RECORDS SUPPLIED —
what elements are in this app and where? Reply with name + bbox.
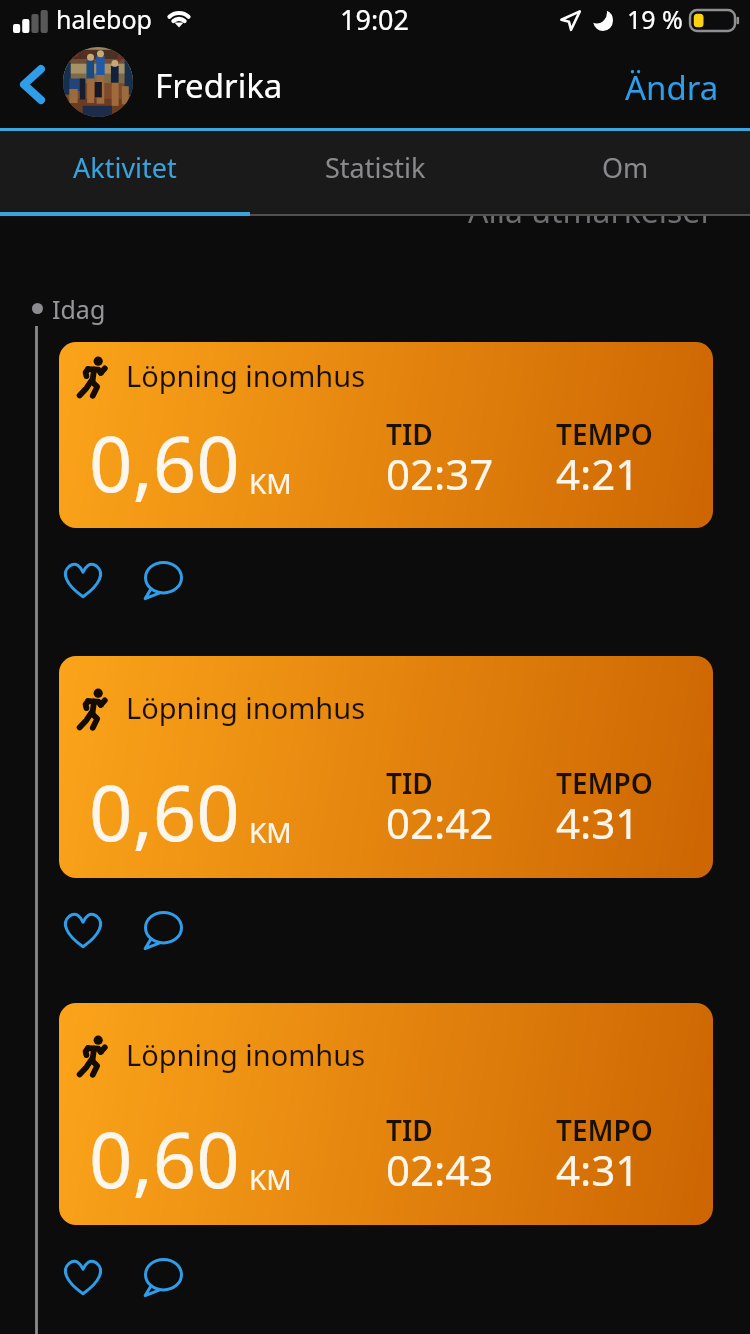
staticText: TID: [386, 1111, 433, 1149]
staticText: 19:02: [340, 1, 410, 38]
staticText: Fredrika: [155, 63, 283, 108]
staticText: 4:31: [556, 1141, 640, 1198]
staticText: 02:42: [386, 794, 494, 851]
staticText: TID: [386, 415, 433, 453]
staticText: 02:43: [386, 1141, 494, 1198]
staticText: 0,60: [89, 411, 240, 515]
staticText: 0,60: [89, 1107, 240, 1211]
staticText: 4:21: [556, 445, 640, 502]
button[interactable]: Aktivitet: [0, 131, 250, 212]
staticText: Alla utmärkelser: [468, 189, 714, 233]
staticText: KM: [249, 813, 292, 851]
button[interactable]: Like: [53, 1249, 113, 1305]
staticText: 02:37: [386, 445, 494, 502]
staticText: Ändra: [625, 65, 719, 110]
button[interactable]: Om: [500, 131, 750, 212]
staticText: TEMPO: [556, 415, 653, 453]
button[interactable]: Comment: [133, 1249, 193, 1305]
staticText: TID: [386, 764, 433, 802]
button[interactable]: Back: [0, 48, 63, 120]
staticText: Löpning inomhus: [126, 688, 366, 727]
staticText: Statistik: [325, 149, 426, 186]
button[interactable]: Comment: [133, 902, 193, 958]
button[interactable]: Comment: [133, 552, 193, 608]
staticText: TEMPO: [556, 1111, 653, 1149]
staticText: Idag: [52, 292, 106, 326]
staticText: KM: [249, 1160, 292, 1198]
staticText: 19 %: [627, 2, 683, 36]
button[interactable]: Löpning inomhus: [59, 656, 713, 878]
staticText: Löpning inomhus: [126, 1035, 366, 1074]
staticText: TEMPO: [556, 764, 653, 802]
staticText: Löpning inomhus: [126, 356, 366, 395]
staticText: halebop: [56, 2, 152, 36]
button[interactable]: Löpning inomhus: [59, 342, 713, 528]
button[interactable]: Ändra: [600, 48, 750, 121]
button[interactable]: Like: [53, 552, 113, 608]
staticText: 0,60: [89, 760, 240, 864]
staticText: Om: [602, 149, 649, 186]
staticText: 4:31: [556, 794, 640, 851]
button[interactable]: Statistik: [250, 131, 500, 212]
staticText: KM: [249, 464, 292, 502]
button[interactable]: Like: [53, 902, 113, 958]
staticText: Aktivitet: [73, 149, 177, 186]
button[interactable]: Löpning inomhus: [59, 1003, 713, 1225]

TASK STATEMENT — Find the word "Statistik" in the entries above, then copy each line that holds it.

EXERCISE RESULT —
staticText: Statistik: [325, 149, 426, 186]
button[interactable]: Statistik: [250, 131, 500, 212]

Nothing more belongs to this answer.